Output granularity (the data-model change)¶
BAM consensus is sample-specific, so dedup changes:
- With any
--bam*: dedup key =(CHR_POS_REF_ALT, sample)→ one record per (variant, sample); the sample returns to the header (>{SAMPLE}__{GENE}__{HGVSp}__{HGVSc}__{CHR}_{POS}_{REF}_{ALT}). Applied to all records for a consistent granularity, even BAM-less samples (which get mode B). - Without
--bam*: unchanged — dedup byCHR_POS_REF_ALT, no sample tag.
End-to-end — small variants¶
for each (variant, sample):
bam = bam_for(sample) # --bam or --bam-map; may be None
raw = reference flanks
masked = ConsensusFlankSource(reference, bam, gnomad).fetch(variant)

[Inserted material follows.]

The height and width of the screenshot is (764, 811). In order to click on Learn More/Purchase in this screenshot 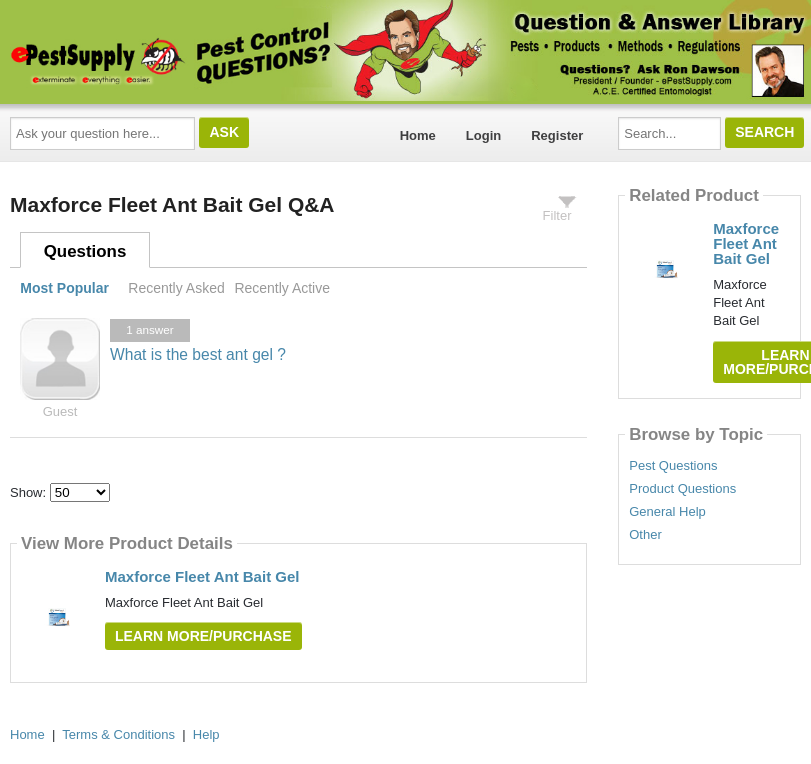 , I will do `click(203, 636)`.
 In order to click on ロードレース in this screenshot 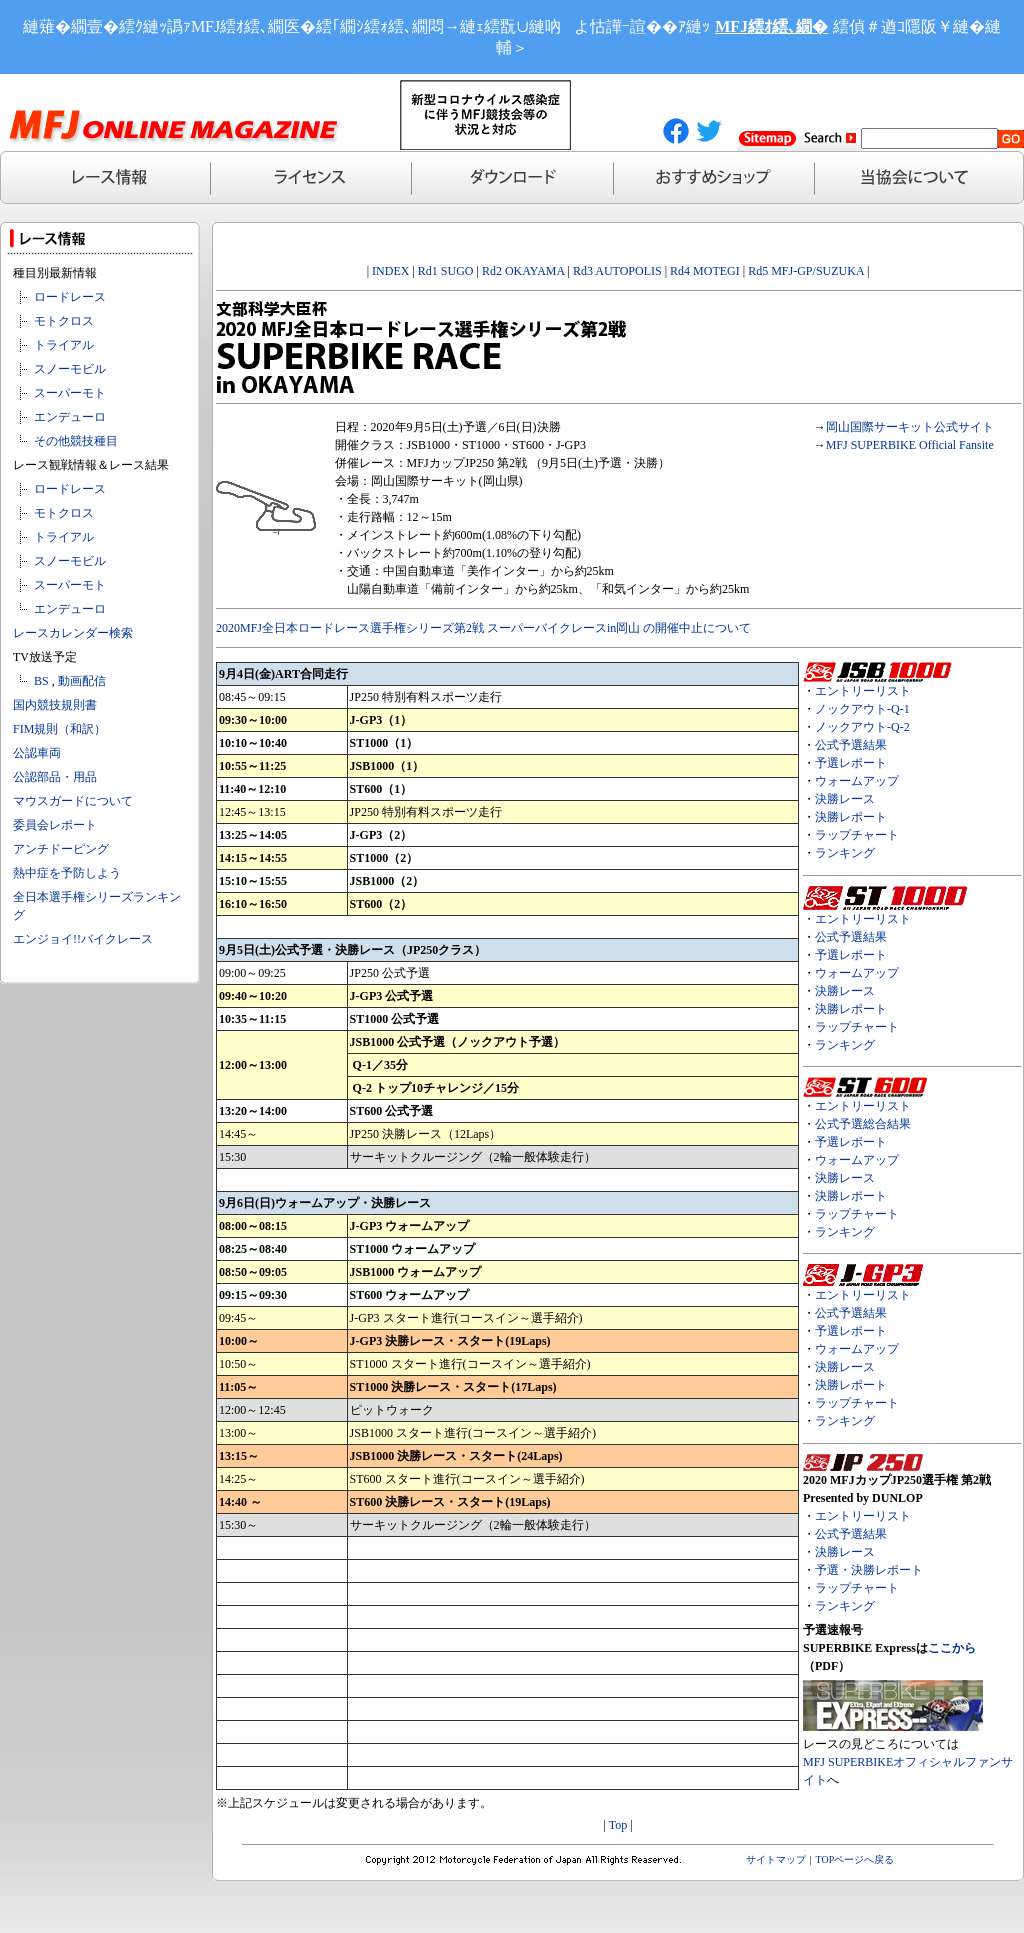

# per-position policy + gnomAD layering at low coverage
emit (raw, masked); dedup key (CHR_POS_REF_ALT, sample); sample in header
End-to-end — fusions¶
Each partner flank is an ordinary reference window (reads spanning the junction
won't align — that's fusion evidence — but the partner flanks pile up normally).

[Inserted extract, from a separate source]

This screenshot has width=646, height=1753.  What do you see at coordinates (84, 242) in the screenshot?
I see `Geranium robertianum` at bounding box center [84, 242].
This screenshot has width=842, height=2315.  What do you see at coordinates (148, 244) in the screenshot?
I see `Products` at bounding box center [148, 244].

The consensus is built in genomic (plus-strand) space, then reverse-complemented
— our existing trick: revcomp of a consensus segment is just the complement
(real bases complement; N→N), so consensus-before-revcomp is correct.

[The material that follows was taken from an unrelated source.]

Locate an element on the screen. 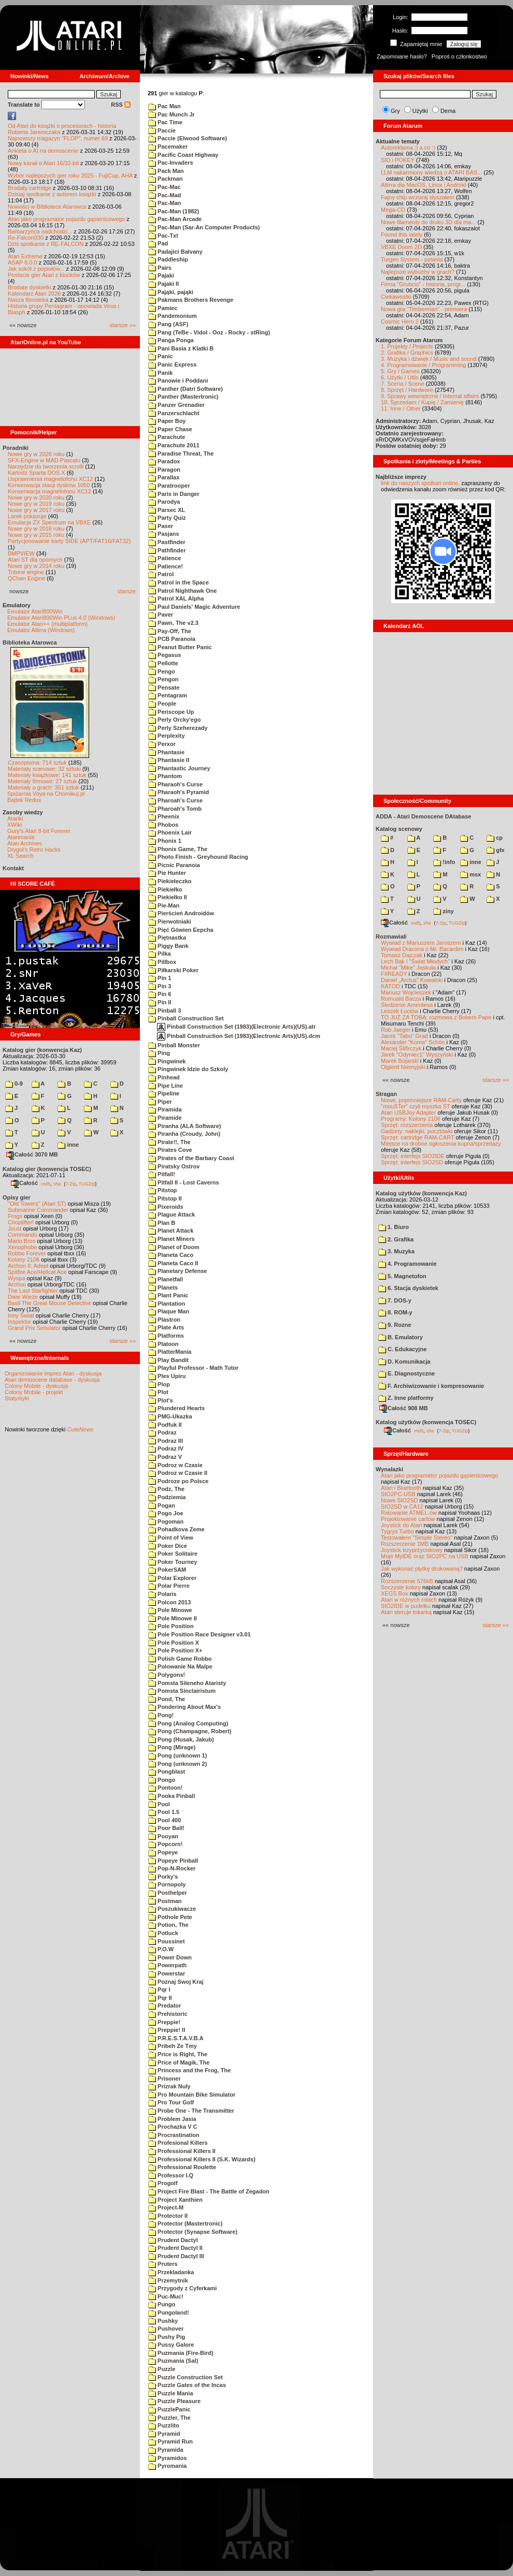  Podz, The is located at coordinates (166, 1489).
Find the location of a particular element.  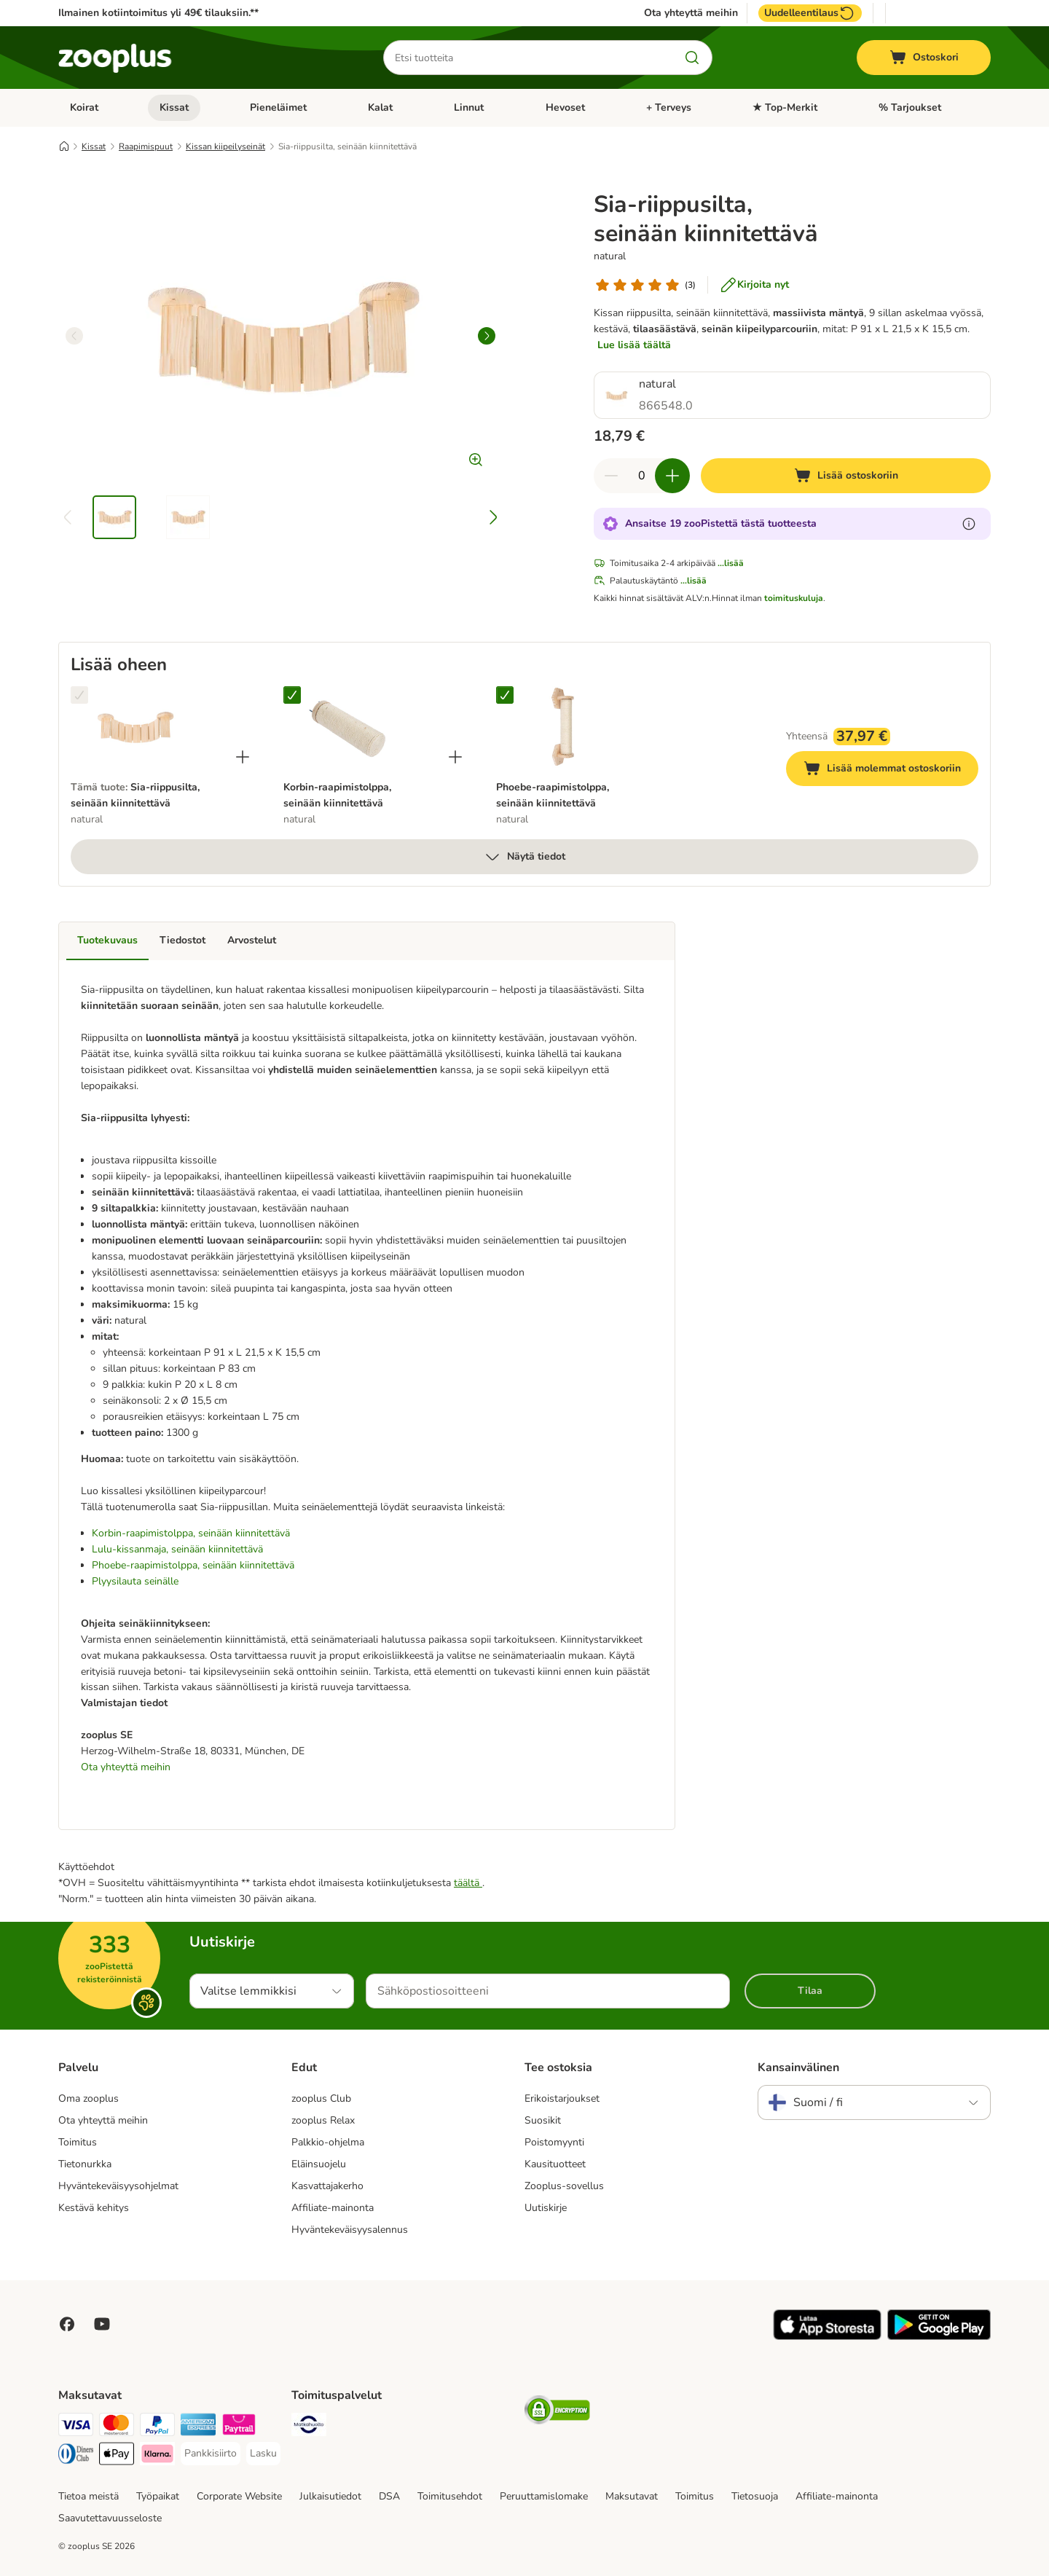 Ilmainen kotiintoimitus yli 49€ tilauksiin.** is located at coordinates (158, 13).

_segment(reference, bp, flank, *, donor, bam_source, gnomad):
window = genomic flank window
seq = bam_source.consensus(window, ref_seq, gnomad) # samtools + lowcov overlay
return revcomp(seq) if rc else seq
junction = partner1 + partner2 ; one record per (fusion, sample)
The breakpoint TSV's optional sample column drives bam_for(sample).
CLI surface¶
vflank small run MAF -r REF -g hg19 \
--bam-map samples.tsv \ # or --bam single.bam
--bam-min-depth 20 --bam-het-fraction 0.25 \
--bam-consensus-fraction 0.9 --bam-min-baseq 20 --bam-min-mapq 20 \
--bam-het-char N --bam-lowcov gnomad \
--pop-source api # gnomAD fallback for low-coverage
# fusion: identical --bam* flags; uses the TSV sample column
Testing & validation¶
- Synthetic BAM fixtures (pysam writes SAM/BAM in-process): het →
N/IUPAC; hom-ALT → patient base; hom-REF → reference; low-coverage → per--bam-lowcov; indel → reflected (not masked). End-to-end throughpysam.samtools.consensus. - The pure
apply_lowcov_overlaygets exhaustive unit tests with no BAM. - Oracle: the engine is
samtools consensus, so it is self-validating for the calling; the overlay is what we test.bcftoolsis unavailable in-process (not bundled), so any bcftools cross-check is a manual/optional step.
Risks¶
- Build match — the BAM must be aligned to the same build as
--genome-build/ the FASTA; mismatched coordinates give wrong calls. Sanity-check contig lengths against the BAM header. - Performance — subprocess per region; not optimised in vflank (Nextflow fans
out;
pileupengine is the in-process fallback). Lazy-open + cache BAM handles; cache(sample, window). .bairequired; clear error if missing.- samtools availability — bundled with pysam, so no external install; pin a
pysam floor that includes
samtools consensus(samtools ≥ 1.16).
Build phases¶
core/consensus.py—run_samtools_consensus+window_depth+ pureapply_lowcov_overlay, with synthetic-BAM tests.BamConsensusSource+ConsensusFlankSource; small-variant integration (per-(variant,sample) dedup,--bam/--bam-map, header change).- Fusion integration (consensus-before-revcomp in
_segment). - gnomAD low-coverage overlay polish + docs;
--bam-engineknob (samtools default;pileupengine deferred).